De wet heeft geen terugwerkende kracht.
Oplettendheid is geboden in het geval van het kind dat wordt geboren voor de inwerkingtreding van de wet en van wie de aangifte van de geboorte wordt gedaan na de inwerkingtreding ervan. In een dergelijk geval moet de wet die geldt op het tijdstip van de geboorte van het kind worden toegepast ter zake van de vaststelling van de afstamming. Het nieuwe artikel 316bis is dus niet van toepassing op dergelijke situaties.
De overgangsbepalingen bedoeld in de wet van 1 juli 2006, aangevuld door de wet van 27 december 2006, hebben hoofdzakelijk betrekking op de termijnen tijdens welke de betrokken personen in rechte kunnen optreden teneinde hun rechten te doen gelden, hetzij op basis van de nieuwe bepalingen, hetzij op grond van de vroegere wetgeving.

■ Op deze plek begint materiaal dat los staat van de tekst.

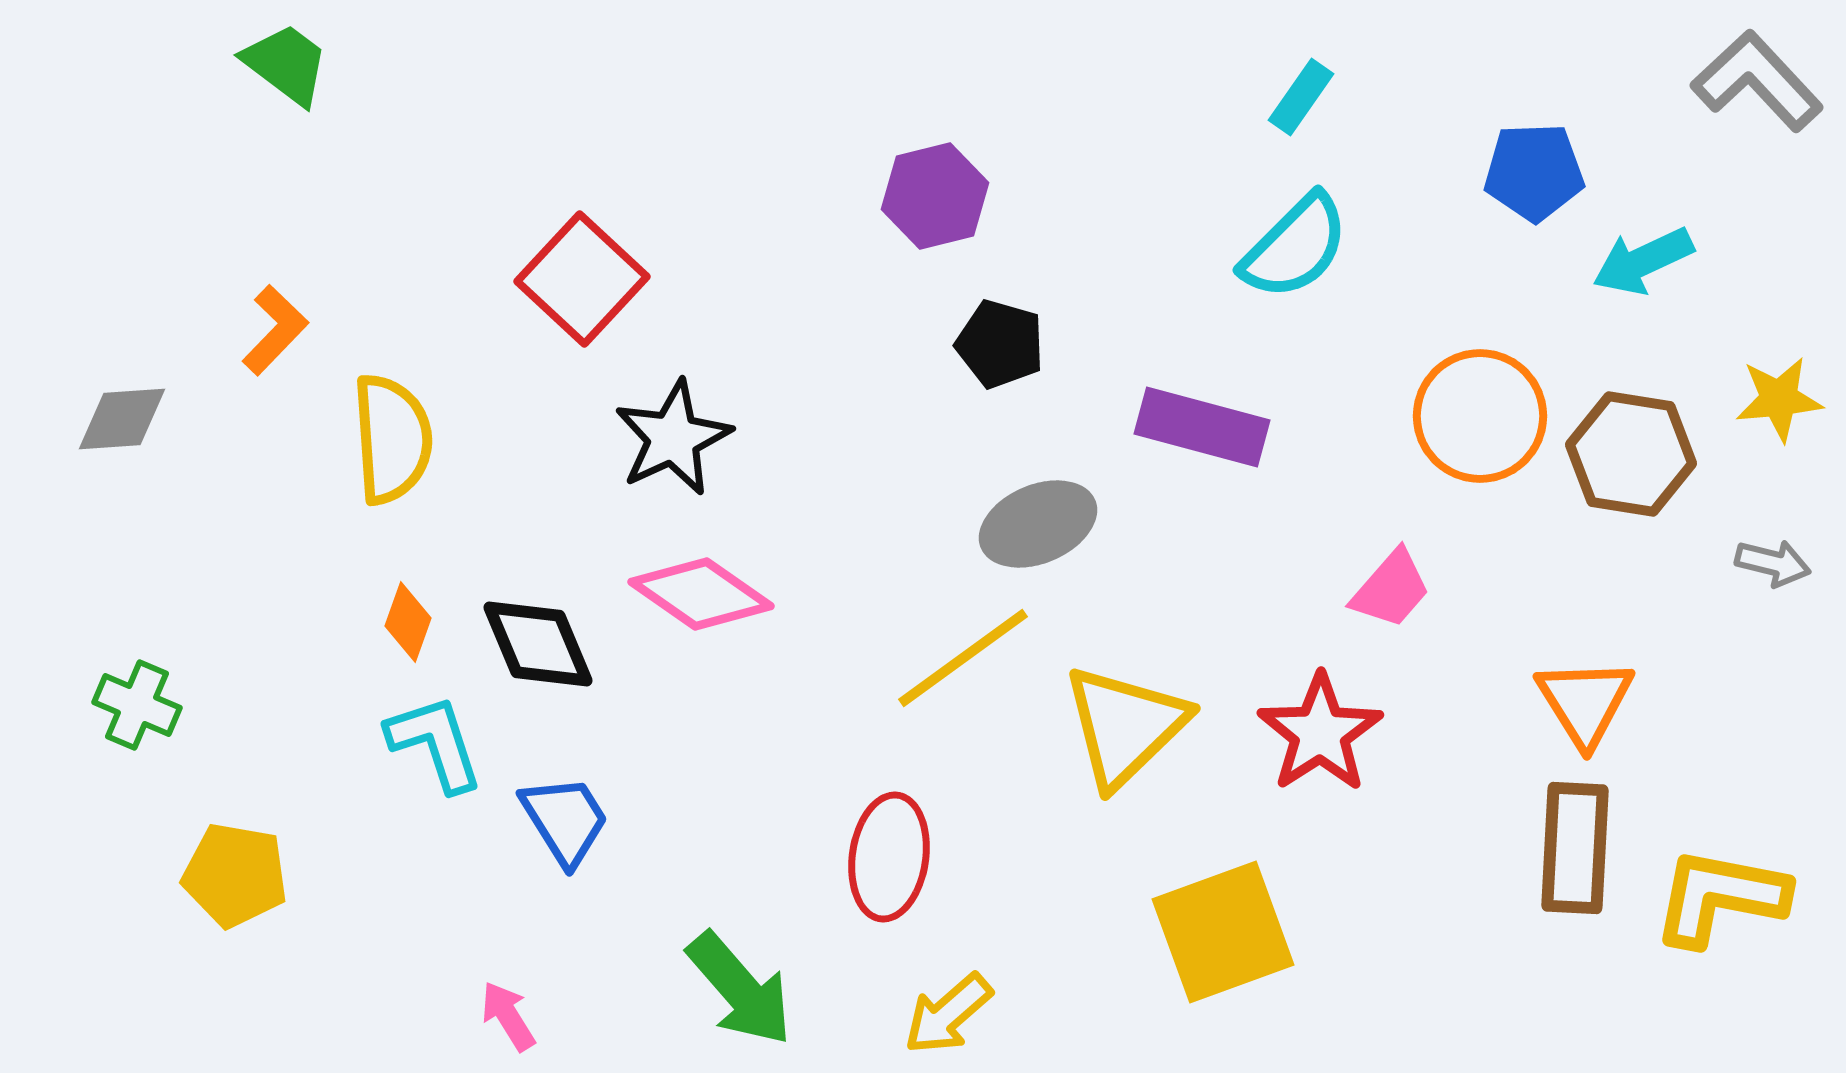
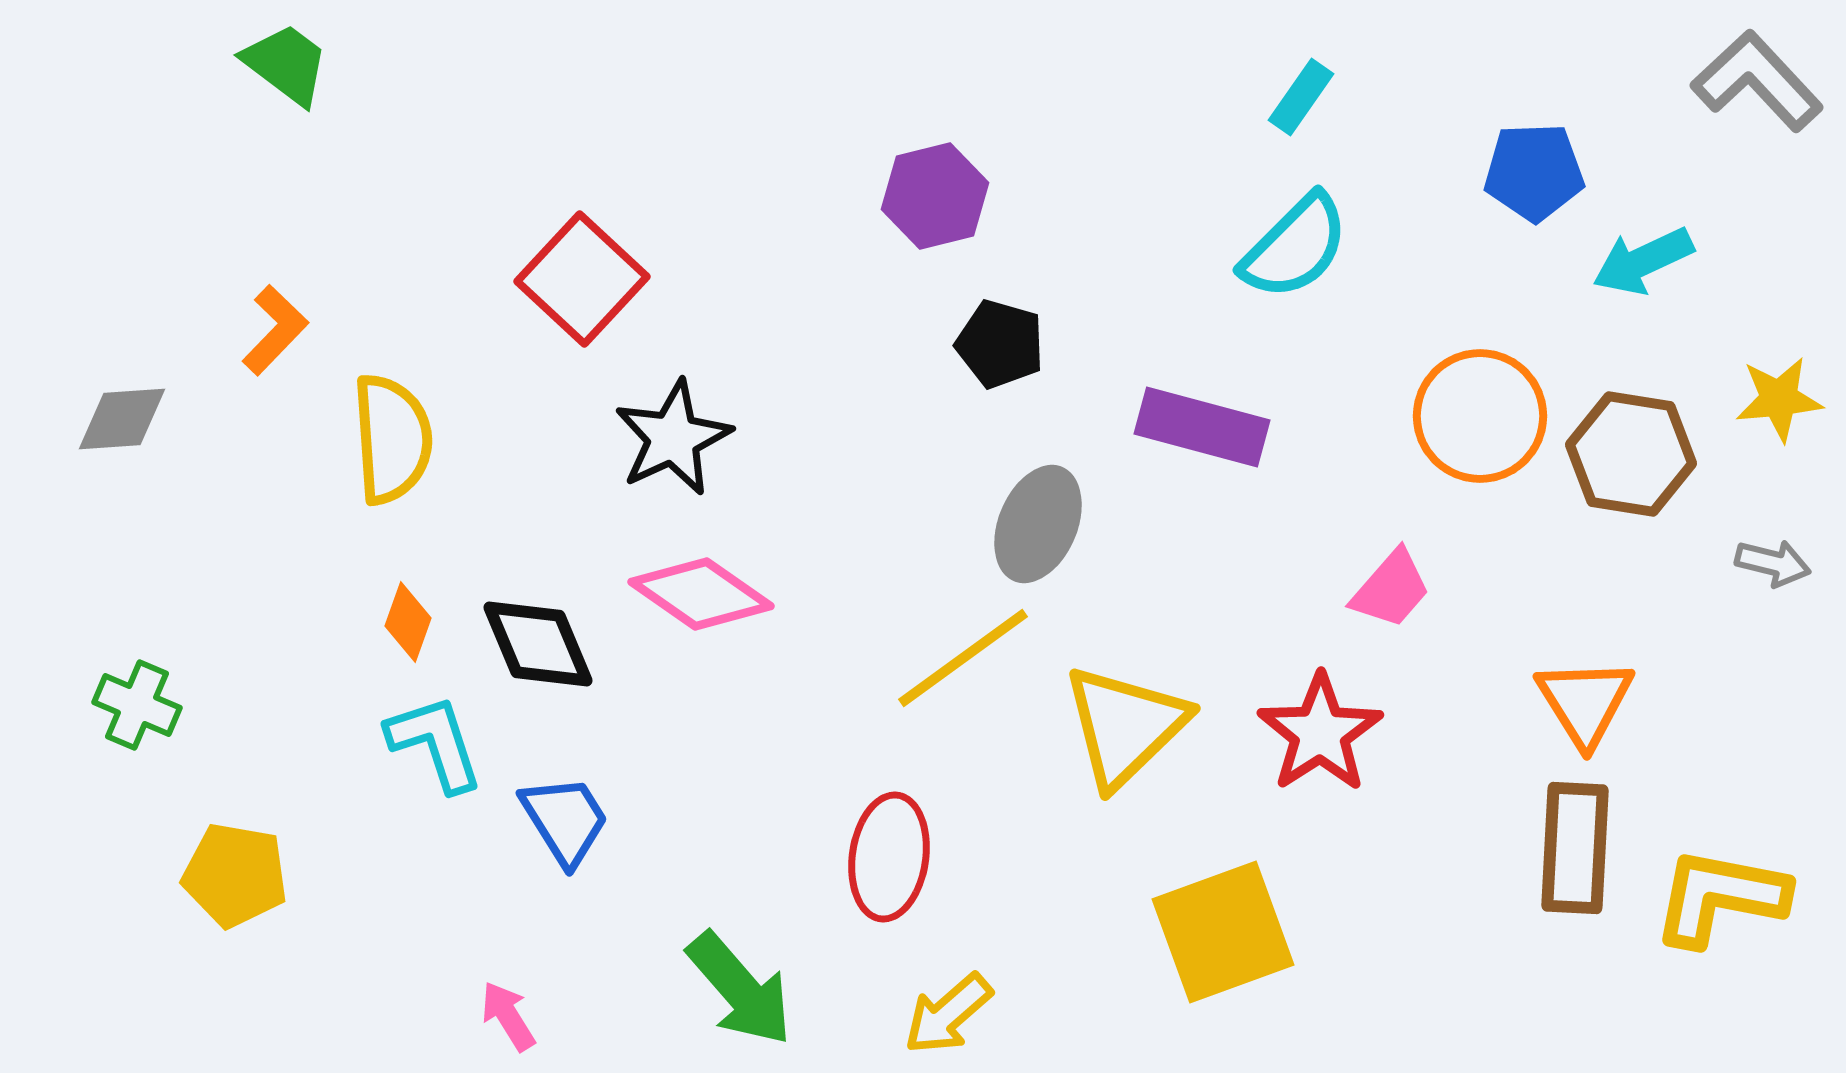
gray ellipse: rotated 44 degrees counterclockwise
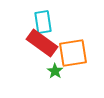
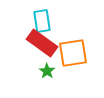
cyan rectangle: moved 1 px left, 1 px up
green star: moved 8 px left
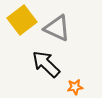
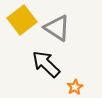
gray triangle: rotated 8 degrees clockwise
orange star: rotated 21 degrees counterclockwise
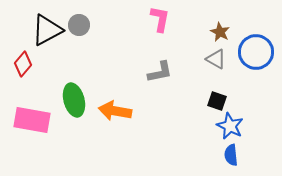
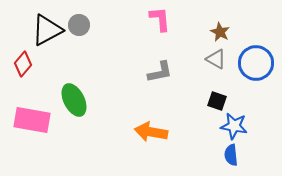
pink L-shape: rotated 16 degrees counterclockwise
blue circle: moved 11 px down
green ellipse: rotated 12 degrees counterclockwise
orange arrow: moved 36 px right, 21 px down
blue star: moved 4 px right; rotated 16 degrees counterclockwise
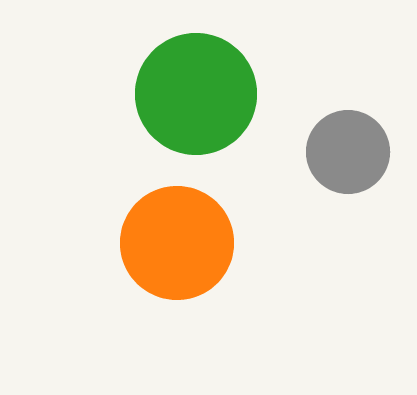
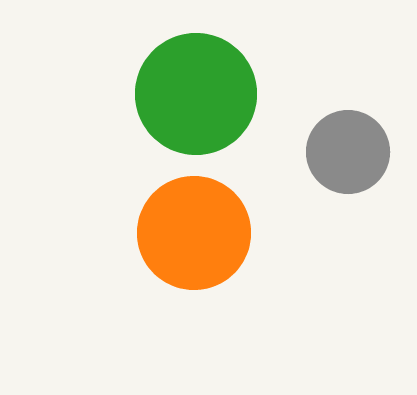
orange circle: moved 17 px right, 10 px up
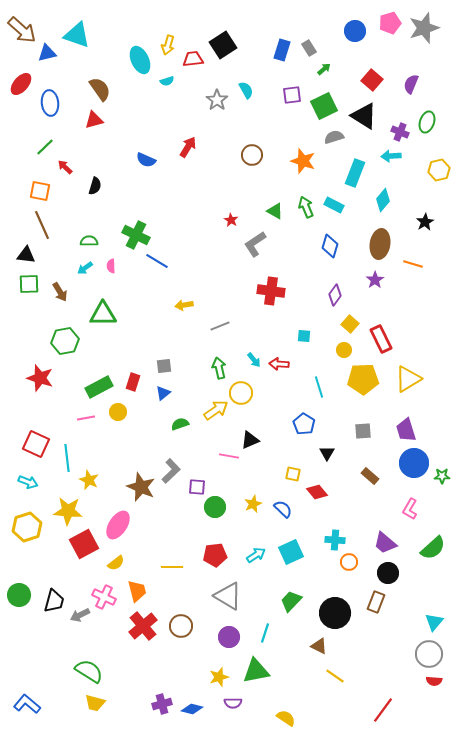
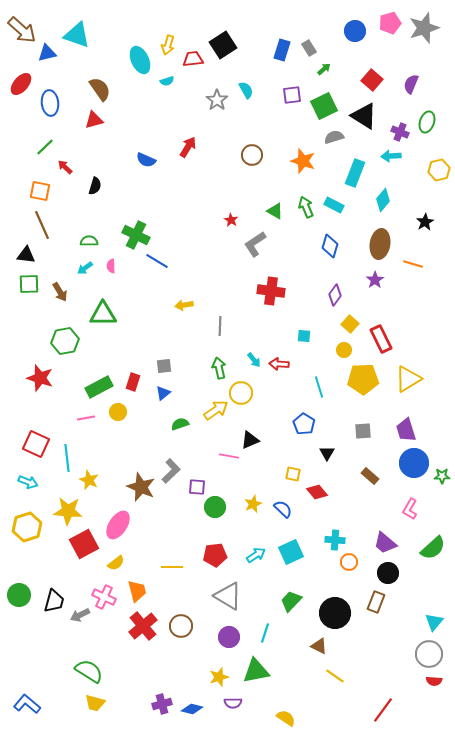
gray line at (220, 326): rotated 66 degrees counterclockwise
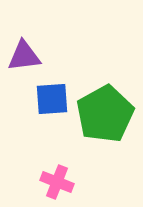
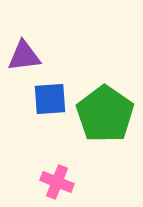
blue square: moved 2 px left
green pentagon: rotated 8 degrees counterclockwise
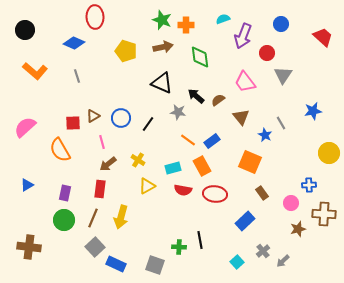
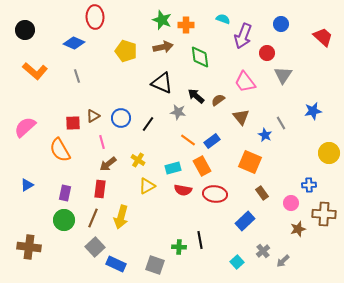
cyan semicircle at (223, 19): rotated 40 degrees clockwise
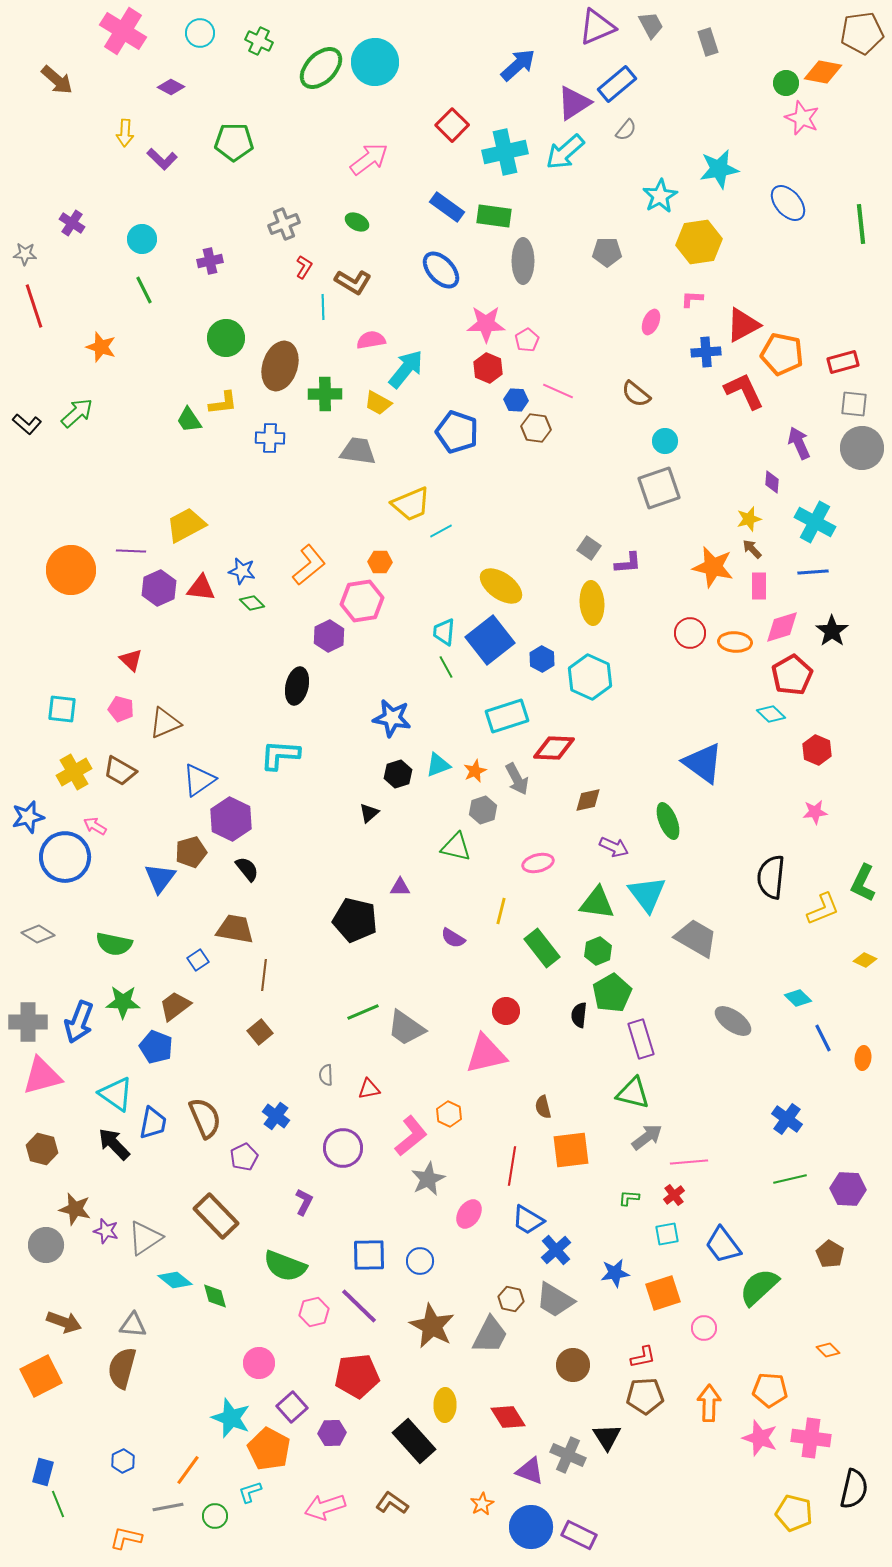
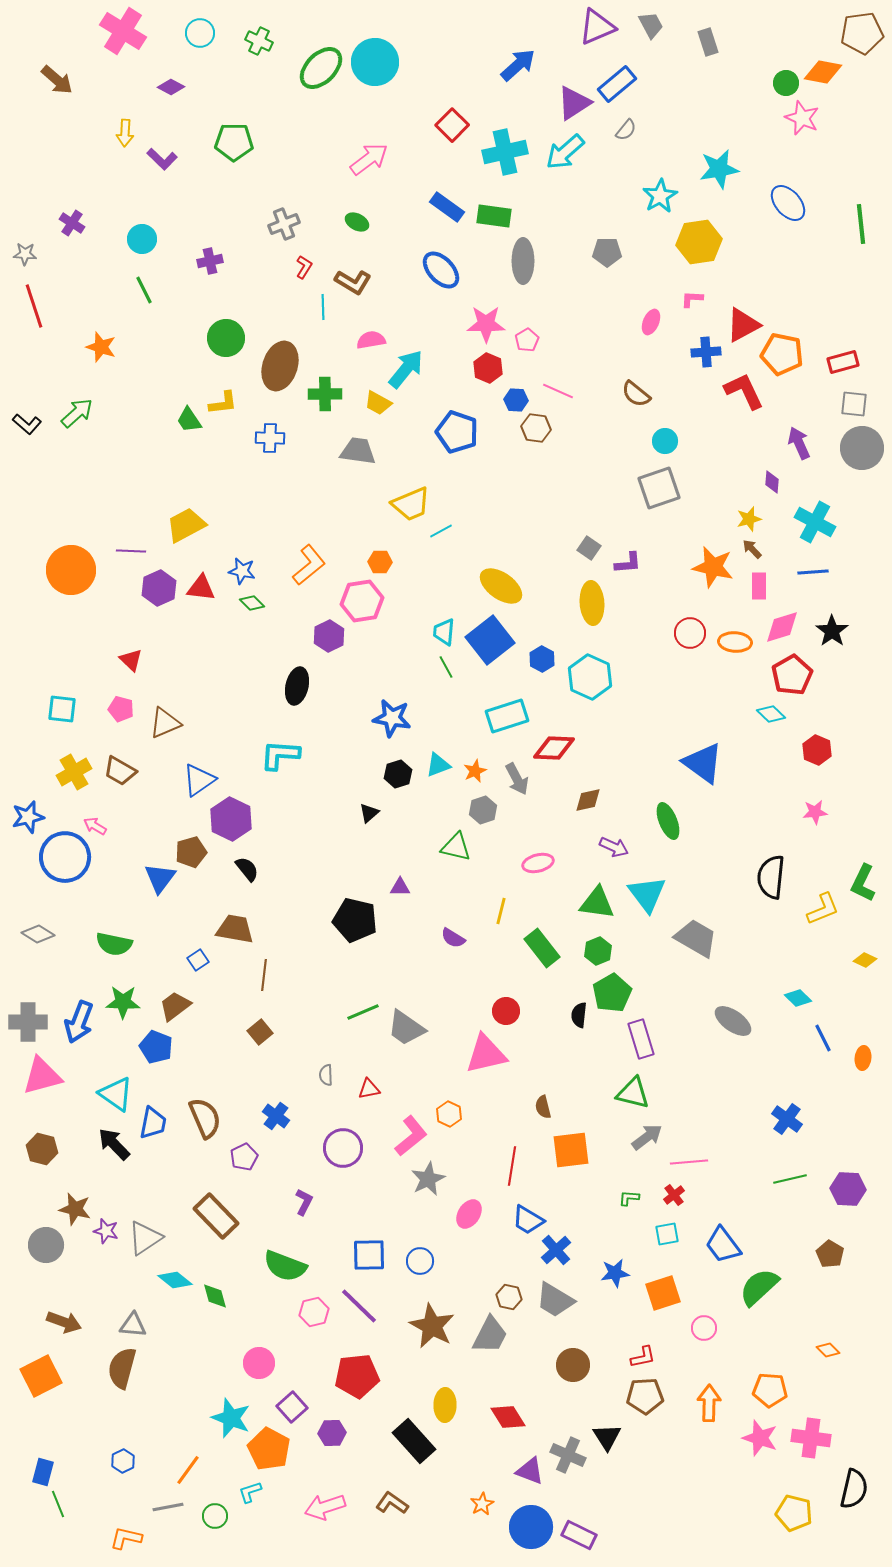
brown hexagon at (511, 1299): moved 2 px left, 2 px up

Zij hebben dus slechts onrechtstreeks betrekking op de ambtenaar van de burgerlijke stand.
Ik zou het ten zeerste op prijs stellen, mocht u wat voorafgaat ter kennis willen brengen van de Procureurs des Konings en ambtenaren van de burgerlijke stand van uw rechtsgebied.
De Minister van Justitie,
Mevr. L. ONKELINX.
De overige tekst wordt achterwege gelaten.